• **About this task**: Extract the first line through the line containing "erap dari lingkungan sekitar." from the listing below, exactly as written.

+++ Data extract +++

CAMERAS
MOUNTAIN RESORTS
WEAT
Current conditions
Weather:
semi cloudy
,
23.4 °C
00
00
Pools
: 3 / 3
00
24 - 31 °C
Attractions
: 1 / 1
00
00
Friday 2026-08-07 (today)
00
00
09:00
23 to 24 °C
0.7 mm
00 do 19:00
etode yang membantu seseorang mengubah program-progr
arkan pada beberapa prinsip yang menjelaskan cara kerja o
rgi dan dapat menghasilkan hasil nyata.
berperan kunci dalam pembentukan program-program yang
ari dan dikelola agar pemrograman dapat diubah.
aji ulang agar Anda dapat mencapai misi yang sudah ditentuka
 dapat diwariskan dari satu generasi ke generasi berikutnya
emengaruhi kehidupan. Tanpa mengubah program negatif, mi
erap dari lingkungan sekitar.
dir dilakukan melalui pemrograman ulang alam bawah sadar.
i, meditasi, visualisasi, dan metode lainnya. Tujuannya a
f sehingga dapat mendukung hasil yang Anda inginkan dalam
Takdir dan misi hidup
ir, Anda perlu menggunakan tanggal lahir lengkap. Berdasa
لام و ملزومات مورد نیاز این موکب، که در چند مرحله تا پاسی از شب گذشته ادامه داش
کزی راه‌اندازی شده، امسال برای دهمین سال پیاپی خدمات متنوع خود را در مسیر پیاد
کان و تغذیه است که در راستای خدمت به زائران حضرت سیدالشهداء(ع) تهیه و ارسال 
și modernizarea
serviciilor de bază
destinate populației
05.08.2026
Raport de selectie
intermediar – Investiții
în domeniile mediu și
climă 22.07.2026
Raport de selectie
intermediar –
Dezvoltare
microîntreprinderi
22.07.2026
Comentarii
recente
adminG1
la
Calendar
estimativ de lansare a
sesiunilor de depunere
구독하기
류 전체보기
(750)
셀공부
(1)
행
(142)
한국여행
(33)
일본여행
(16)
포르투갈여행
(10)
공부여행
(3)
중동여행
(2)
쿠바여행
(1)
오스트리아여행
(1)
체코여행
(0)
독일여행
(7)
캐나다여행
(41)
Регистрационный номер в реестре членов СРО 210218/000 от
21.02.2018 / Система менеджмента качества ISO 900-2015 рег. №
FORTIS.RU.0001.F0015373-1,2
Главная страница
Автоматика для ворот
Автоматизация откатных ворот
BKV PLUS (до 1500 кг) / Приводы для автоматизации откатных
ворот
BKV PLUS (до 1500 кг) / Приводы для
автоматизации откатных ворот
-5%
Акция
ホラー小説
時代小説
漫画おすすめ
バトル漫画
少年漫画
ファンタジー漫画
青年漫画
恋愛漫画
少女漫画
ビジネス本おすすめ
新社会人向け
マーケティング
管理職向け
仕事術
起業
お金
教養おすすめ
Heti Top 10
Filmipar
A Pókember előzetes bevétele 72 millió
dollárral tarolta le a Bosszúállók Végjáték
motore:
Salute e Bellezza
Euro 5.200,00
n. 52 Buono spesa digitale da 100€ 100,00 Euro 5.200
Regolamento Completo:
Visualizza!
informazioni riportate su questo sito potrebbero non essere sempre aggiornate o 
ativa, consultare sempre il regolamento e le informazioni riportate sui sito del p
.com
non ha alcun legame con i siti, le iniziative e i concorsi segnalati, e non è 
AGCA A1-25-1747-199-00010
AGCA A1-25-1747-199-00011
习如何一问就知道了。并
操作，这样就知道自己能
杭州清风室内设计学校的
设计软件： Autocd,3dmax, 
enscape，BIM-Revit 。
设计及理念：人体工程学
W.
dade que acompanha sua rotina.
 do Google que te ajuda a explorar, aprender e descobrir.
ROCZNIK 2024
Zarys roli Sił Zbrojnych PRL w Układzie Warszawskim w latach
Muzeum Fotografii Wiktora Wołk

+++

• **Solution to this task**:
CAMERAS
MOUNTAIN RESORTS
WEAT
Current conditions
Weather:
semi cloudy
,
23.4 °C
00
00
Pools
: 3 / 3
00
24 - 31 °C
Attractions
: 1 / 1
00
00
Friday 2026-08-07 (today)
00
00
09:00
23 to 24 °C
0.7 mm
00 do 19:00
etode yang membantu seseorang mengubah program-progr
arkan pada beberapa prinsip yang menjelaskan cara kerja o
rgi dan dapat menghasilkan hasil nyata.
berperan kunci dalam pembentukan program-program yang
ari dan dikelola agar pemrograman dapat diubah.
aji ulang agar Anda dapat mencapai misi yang sudah ditentuka
 dapat diwariskan dari satu generasi ke generasi berikutnya
emengaruhi kehidupan. Tanpa mengubah program negatif, mi
erap dari lingkungan sekitar.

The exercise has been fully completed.